Now using Integration by Parts with $\displaystyle u = \sec^2{x} \implies du = 2\tan{x}\sec^2{x}\,dx$ and $\displaystyle dv = \sec^2{x}\tan^2{x}\,dx \implies v = \frac{\tan^3{x}}{3}$ and the integral becomes

$\displaystyle \frac{\sec^2{x}\tan^3{x}}{3} - \int{\frac{2\tan^4{x}\sec^2{x}}{3}\,dx}$

$\displaystyle = \frac{\sec^2{x}\tan^3{x}}{3} - \frac{2}{3}\int{\tan^4{x}\sec^2{x}\,dx}$.
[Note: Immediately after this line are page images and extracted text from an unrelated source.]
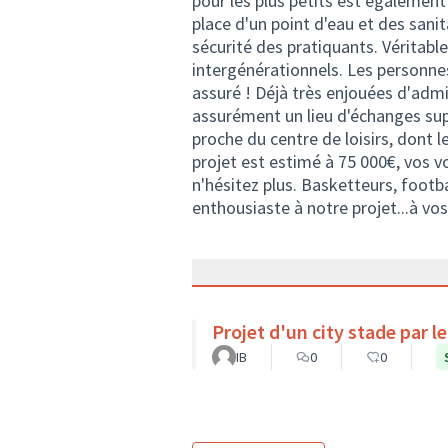
pour les plus petits est égalemen
place d'un point d'eau et des sanita
sécurité des pratiquants. Véritable 
intergénérationnels. Les personnes
assuré ! Déjà très enjouées d'admi
assurément un lieu d'échanges supp
proche du centre de loisirs, dont 
projet est estimé à 75 000€, vos v
n'hésitez plus. Basketteurs, footb
enthousiaste à notre projet...à vos
Projet d'un city stade par l
IB
0
0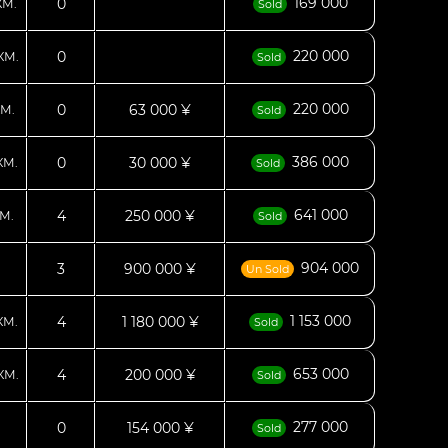
169 000
0
КМ.
Sold
220 000
0
КМ.
Sold
220 000
0
63 000 ¥
М.
Sold
386 000
0
30 000 ¥
КМ.
Sold
641 000
4
250 000 ¥
М.
Sold
904 000
3
900 000 ¥
Un Sold
1 153 000
4
1 180 000 ¥
КМ.
Sold
653 000
4
200 000 ¥
КМ.
Sold
277 000
0
154 000 ¥
Sold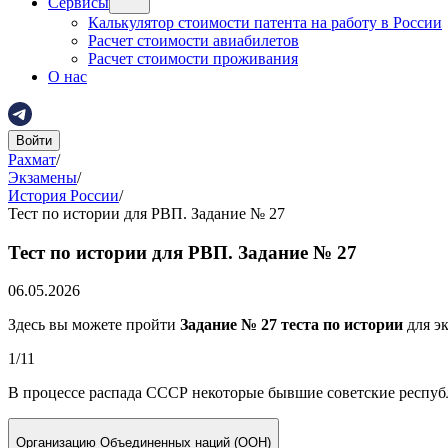
Сервисы
Калькулятор стоимости патента на работу в России
Расчет стоимости авиабилетов
Расчет стоимости проживания
О нас
Войти
Рахмат
/
Экзамены
/
История России
/
Тест по истории для РВП. Задание № 27
Тест по истории для РВП. Задание № 27
06.05.2026
Здесь вы можете пройти
Задание № 27 теста по истории
для эк
1
/
11
В процессе распада СССР некоторые бывшие советские респуб
Организацию Объединенных наций (ООН)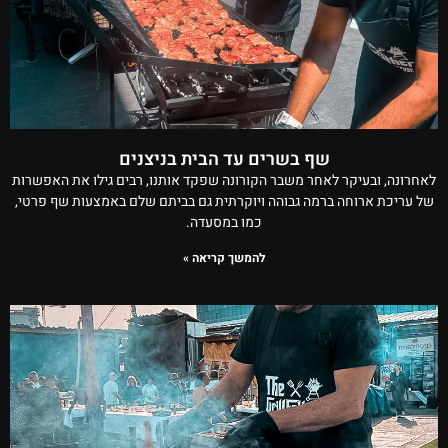
שף בשרים עד הבית בניצנים
לאחרונה, ובעיקר לאחר משבר הקורונה שפקד אותנו, רבים גילו את האפשרות
של עריכת ארוחה ברמה גבוהה ויוקרתית גם בביתם שלם באמצעות שף פרטי,
כמו במסעדה.
להמשך קריאה »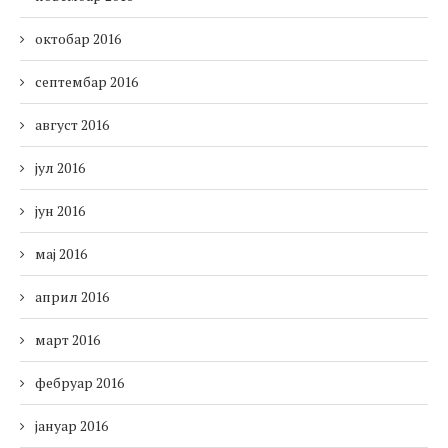
октобар 2016
септембар 2016
август 2016
јул 2016
јун 2016
мај 2016
април 2016
март 2016
фебруар 2016
јануар 2016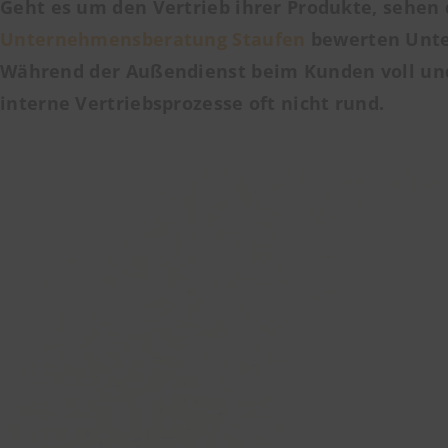
Geht es um den Vertrieb ihrer Produkte, sehen
Unternehmensberatung Staufen
bewerten Unter
Während der Außendienst beim Kunden voll und
interne Vertriebsprozesse
oft nicht rund.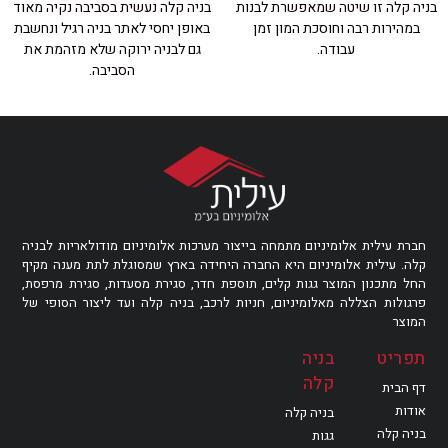
בניה קלה זו שיטה שמאפשרת לבנות
בניה קלה נעשית בסביבה נקיה מאוד
במהירות רבה וחוסכת המון זמן
באופן יחסי לאתר בניה רגיל ונחשבת
עבודה.
גם לבניה ירוקה שלא מזהמת את
הסביבה.
חברת עילית אלומיניום מתמחה בייצור מערכות אלומיניום מודולאריות לבניה
קלה. עילית אלומיניום היא החברה היחידה בארץ שמסוגלת לתת מענה מקיף
החל מתכנון המוצר גגות קלים, תוספת חדר, סגירת מסעדות, סגירת מרפסת,
פרגולות הצללה מאלומיניום, חניות לרכב, בניה קלה ועד ליצור הסופי של
המוצר
תפריט
בניה
קלה
דף הבית
אודות
בניה קלה
בניה קלה
גגות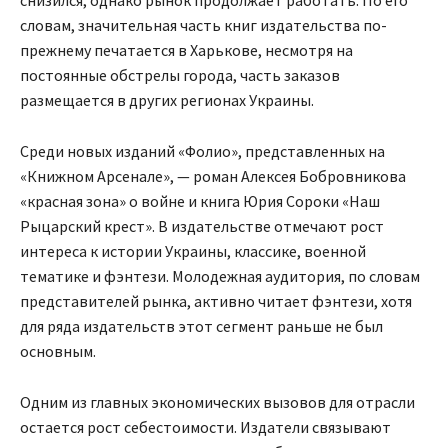
снизился, однако рынок продолжает работать. По его
словам, значительная часть книг издательства по-
прежнему печатается в Харькове, несмотря на
постоянные обстрелы города, часть заказов
размещается в других регионах Украины.
Среди новых изданий «Фолио», представленных на
«Книжном Арсенале», — роман Алексея Бобровникова
«красная зона» о войне и книга Юрия Сороки «Наш
Рыцарский крест». В издательстве отмечают рост
интереса к истории Украины, классике, военной
тематике и фэнтези. Молодежная аудитория, по словам
представителей рынка, активно читает фэнтези, хотя
для ряда издательств этот сегмент раньше не был
основным.
Одним из главных экономических вызовов для отрасли
остается рост себестоимости. Издатели связывают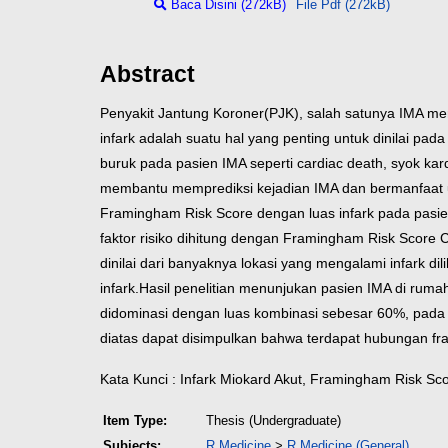
Baca Disini (272kB)
File Pdf (272kB)
Abstract
Penyakit Jantung Koroner(PJK), salah satunya IMA me
infark adalah suatu hal yang penting untuk dinilai pa
buruk pada pasien IMA seperti cardiac death, syok k
membantu memprediksi kejadian IMA dan bermanfaat u
Framingham Risk Score dengan luas infark pada pasi
faktor risiko dihitung dengan Framingham Risk Score Ca
dinilai dari banyaknya lokasi yang mengalami infark dili
infark.
Hasil penelitian menunjukan pasien IMA di rumah
didominasi dengan luas kombinasi sebesar 60%, pada ta
diatas dapat disimpulkan bahwa terdapat hubungan fr
Kata Kunci : Infark Miokard Akut, Framingham Risk Sco
Item Type:
Thesis (Undergraduate)
Subjects:
R Medicine
>
R Medicine (General)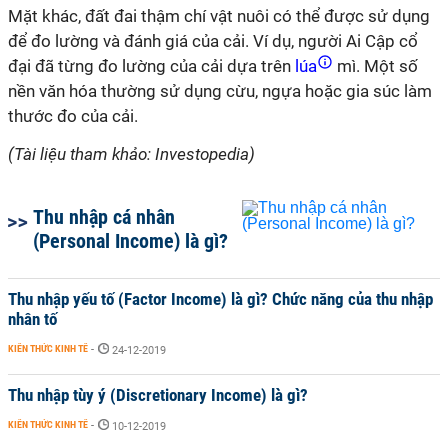
Mặt khác, đất đai thậm chí vật nuôi có thể được sử dụng
để đo lường và đánh giá c
ủa cải
. Ví dụ, người Ai Cập cổ
đại đã từng đo lường c
ủa cải
dựa trên
lúa
mì. Một số
nền văn hóa thường sử dụng cừu, ngựa hoặc gia súc làm
thước đo của cải.
(Tài liệu tham khảo: Investopedia)
Thu nhập cá nhân
(Personal Income) là gì?
Thu nhập yếu tố (Factor Income) là gì? Chức năng của thu nhập
nhân tố
KIẾN THỨC KINH TẾ
-
24-12-2019
Thu nhập tùy ý (Discretionary Income) là gì?
KIẾN THỨC KINH TẾ
-
10-12-2019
Now make the substitution $\displaystyle u = \tan{x} \implies du = \sec^2{x}\,dx$ and the integral becomes

$\displaystyle \frac{\sec^2{x}\tan^3{x}}{3} - \frac{2}{3}\int{u^4\,du}$

$\displaystyle = \frac{\sec^2{x}\tan^3{x}}{3} - \frac{2}{3}\left(\frac{u^5}{5}\right) + C$

$\displaystyle = \frac{\sec^2{x}\tan^3{x}}{3} - \frac{2\tan^5{x}}{15} + C$.
• Jan 27th 2011, 01:36 AM
Prove It
8. $\displaystyle \int{\sqrt{\csc{x} - \sin{x}}\,dx}= \int{\sqrt{\frac{1}{\sin{x}} - \sin{x}}\,dx}$

$\displaystyle = \int{\sqrt{\frac{1}{\sin{x}} - \frac{\sin^2{x}}{\sin{x}}}\,dx}$

$\displaystyle = \int{\sqrt{\frac{1 - \sin^2{x}}{\sin{x}}}\,dx}$

$\displaystyle = \int{\sqrt{\frac{\cos^2{x}}{\sin{x}}}\,dx}$

$\displaystyle = \int{\frac{\cos{x}}{\sqrt{\sin{x}}}\,dx}$

$\displaystyle = \int{\cos{x}(\sin{x})^{-\frac{1}{2}}\,dx}$.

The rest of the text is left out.